Another reflection is that not very much is told about how this series of events followed through so I've tried to fill out some of the details just to make it clearer for us. It's a wonderful surprise and it emphasises to us the power of calling. When Jesus Christ calls you, that is a very powerful calling and it changes your social expectation. Sometimes it changes our job, sometimes it changes our location, and sometimes it changes our family structures. Sometimes, we're called to mission - very directly we move from one country to another, or from one place to another - but we must not under-emphasise the power of God's calling. What has the Holy Spirit called you to do in the service of God?

My final comment would be to reflect again on God's amazing mercy. It's very common in religion to think that God's main desire is for us to be morally good and to fulfil religious duties and various religious laws that different religions have. It appears that in Christianity the priorities are somewhere else: we're never going to earn our salvation, it's going to be given to us as a free gift through Jesus' death on the cross and through our repentance and faith in him. Christianity is very much about what happens in the heart. The things that you do outwardly are always of secondary importance to what is going on inwardly. A merciful and a kind attitude to people who are outsiders, who are being judged and criticised in our society, is a top priority for Christian discipleship and Christian life. Here is a good example: Jesus had compassion on the tax collectors and the sinners; he reached out to them; he spoke to them; and one of them he called into his discipleship group.

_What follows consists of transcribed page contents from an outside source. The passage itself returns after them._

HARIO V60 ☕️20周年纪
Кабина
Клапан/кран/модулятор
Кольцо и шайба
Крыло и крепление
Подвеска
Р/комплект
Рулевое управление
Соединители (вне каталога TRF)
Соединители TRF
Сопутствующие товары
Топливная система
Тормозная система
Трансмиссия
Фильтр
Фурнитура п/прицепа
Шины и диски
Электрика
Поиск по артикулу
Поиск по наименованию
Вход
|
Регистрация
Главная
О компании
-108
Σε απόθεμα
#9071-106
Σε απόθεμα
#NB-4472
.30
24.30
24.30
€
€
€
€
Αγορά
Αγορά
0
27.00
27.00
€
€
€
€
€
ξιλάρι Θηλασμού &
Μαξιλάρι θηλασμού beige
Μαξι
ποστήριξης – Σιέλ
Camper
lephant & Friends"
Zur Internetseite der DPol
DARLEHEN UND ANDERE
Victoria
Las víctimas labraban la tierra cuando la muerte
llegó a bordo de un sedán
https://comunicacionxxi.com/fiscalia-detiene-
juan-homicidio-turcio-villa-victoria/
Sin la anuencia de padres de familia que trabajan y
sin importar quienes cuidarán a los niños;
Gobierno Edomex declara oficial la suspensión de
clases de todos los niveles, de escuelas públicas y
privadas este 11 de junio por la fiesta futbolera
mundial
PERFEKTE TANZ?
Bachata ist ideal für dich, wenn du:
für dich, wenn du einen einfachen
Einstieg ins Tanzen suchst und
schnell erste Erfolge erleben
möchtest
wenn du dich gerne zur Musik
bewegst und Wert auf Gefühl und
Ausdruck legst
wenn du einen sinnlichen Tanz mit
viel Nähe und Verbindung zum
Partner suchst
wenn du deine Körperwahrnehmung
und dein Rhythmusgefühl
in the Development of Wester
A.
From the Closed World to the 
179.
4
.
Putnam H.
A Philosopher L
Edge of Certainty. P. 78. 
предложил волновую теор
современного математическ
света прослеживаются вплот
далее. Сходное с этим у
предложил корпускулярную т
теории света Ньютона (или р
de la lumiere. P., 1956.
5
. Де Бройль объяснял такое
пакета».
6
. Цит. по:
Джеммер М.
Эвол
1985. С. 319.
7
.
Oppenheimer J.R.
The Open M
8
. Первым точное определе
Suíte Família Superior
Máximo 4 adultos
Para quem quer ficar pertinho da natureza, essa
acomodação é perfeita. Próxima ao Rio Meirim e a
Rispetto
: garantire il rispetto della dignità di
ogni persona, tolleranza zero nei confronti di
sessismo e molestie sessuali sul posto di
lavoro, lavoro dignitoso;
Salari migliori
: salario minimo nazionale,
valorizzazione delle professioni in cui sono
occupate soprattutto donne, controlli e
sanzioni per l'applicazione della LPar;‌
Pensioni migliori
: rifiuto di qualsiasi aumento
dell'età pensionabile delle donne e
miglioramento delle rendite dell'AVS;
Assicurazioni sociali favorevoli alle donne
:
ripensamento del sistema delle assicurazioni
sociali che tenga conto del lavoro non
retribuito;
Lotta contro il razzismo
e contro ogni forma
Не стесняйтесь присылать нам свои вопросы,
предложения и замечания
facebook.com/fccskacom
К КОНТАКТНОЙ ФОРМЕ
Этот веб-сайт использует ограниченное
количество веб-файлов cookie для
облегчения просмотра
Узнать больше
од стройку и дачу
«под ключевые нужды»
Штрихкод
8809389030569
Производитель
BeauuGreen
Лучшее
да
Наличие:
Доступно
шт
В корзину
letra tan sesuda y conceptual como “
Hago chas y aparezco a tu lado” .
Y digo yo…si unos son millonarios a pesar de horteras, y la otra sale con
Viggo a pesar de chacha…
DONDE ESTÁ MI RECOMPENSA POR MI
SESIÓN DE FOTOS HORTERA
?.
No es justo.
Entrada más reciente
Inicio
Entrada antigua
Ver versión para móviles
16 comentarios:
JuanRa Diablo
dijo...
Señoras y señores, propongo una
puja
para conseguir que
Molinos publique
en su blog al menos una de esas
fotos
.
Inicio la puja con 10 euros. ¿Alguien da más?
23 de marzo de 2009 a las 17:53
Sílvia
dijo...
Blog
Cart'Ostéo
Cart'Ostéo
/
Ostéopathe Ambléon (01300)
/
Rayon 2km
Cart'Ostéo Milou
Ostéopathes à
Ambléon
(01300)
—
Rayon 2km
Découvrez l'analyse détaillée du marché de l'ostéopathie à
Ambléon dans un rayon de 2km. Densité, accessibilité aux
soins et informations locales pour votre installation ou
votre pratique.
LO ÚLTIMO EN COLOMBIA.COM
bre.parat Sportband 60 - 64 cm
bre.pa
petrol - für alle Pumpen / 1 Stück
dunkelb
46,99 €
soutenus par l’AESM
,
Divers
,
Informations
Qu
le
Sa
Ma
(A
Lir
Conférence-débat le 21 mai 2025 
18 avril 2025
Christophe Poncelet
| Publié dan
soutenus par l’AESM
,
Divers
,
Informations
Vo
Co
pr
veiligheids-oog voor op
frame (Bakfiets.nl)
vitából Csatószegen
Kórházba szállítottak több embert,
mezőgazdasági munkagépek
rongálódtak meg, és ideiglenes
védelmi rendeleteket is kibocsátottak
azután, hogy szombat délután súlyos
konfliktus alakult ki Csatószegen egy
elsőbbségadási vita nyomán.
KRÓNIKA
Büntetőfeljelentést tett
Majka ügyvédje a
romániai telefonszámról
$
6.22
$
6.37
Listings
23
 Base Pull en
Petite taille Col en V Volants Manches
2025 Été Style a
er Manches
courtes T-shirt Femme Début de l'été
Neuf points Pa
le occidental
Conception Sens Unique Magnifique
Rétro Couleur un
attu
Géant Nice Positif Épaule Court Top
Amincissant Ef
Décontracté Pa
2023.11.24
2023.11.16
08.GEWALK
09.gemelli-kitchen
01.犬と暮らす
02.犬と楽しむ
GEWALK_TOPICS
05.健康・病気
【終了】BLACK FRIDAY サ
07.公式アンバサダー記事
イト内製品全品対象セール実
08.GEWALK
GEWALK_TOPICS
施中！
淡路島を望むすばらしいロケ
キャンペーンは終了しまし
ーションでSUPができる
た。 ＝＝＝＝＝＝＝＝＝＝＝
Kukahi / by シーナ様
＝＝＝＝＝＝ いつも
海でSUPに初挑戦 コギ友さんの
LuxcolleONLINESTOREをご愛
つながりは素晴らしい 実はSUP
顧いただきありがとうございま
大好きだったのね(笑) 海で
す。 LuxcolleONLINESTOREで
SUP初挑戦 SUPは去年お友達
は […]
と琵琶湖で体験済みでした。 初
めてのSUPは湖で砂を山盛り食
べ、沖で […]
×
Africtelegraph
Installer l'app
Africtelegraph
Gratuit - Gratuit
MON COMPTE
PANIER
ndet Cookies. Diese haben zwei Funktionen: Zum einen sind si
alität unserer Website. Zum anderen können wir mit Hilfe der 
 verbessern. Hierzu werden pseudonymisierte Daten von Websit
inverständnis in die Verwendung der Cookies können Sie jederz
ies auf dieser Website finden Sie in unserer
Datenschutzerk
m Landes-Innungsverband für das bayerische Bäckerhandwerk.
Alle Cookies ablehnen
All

That's wonderful! He can call outcasts, social outcasts, into his Kingdom at any point and some of them end up in leadership like Matthew did, as one of the Apostles and also as one of the Gospel writers. This is a story of redemption. God desires mercy not sacrifice from us and he is merciful himself. He wants people who are excluded and outside to find his grace, to find his salvation, and to be called to serve him just like Matthew was, as recorded here in Matthew 9.

Thanks for joining us for this episode.

Study Questions

The following questions have been provided to facilitate discussion or further reflection. Please feel free to answer any, or all the questions. Each question has been assigned a category to help guide you.

  • Exploring Faith
    Exploring Faith
    1. Matthew was a social outcast and yet Jesus calls him to be one of his followers. What was his immediate reaction? For those who remember their first reactions to becoming a Christian, share them
  • Discipleship
    1. The things that you do outwardly are always of secondary importance to what is going on inwardly.’ Discuss this phrase in the light of your own life and reaching out to others.
  • Further Study
    Further Study
    1. Hosea in the Old Testament reveals a picture of mercy. How can you show mercy to others? Read the parable Jesus told in Matthew 18:21 - 35, Series 7 Episode 10.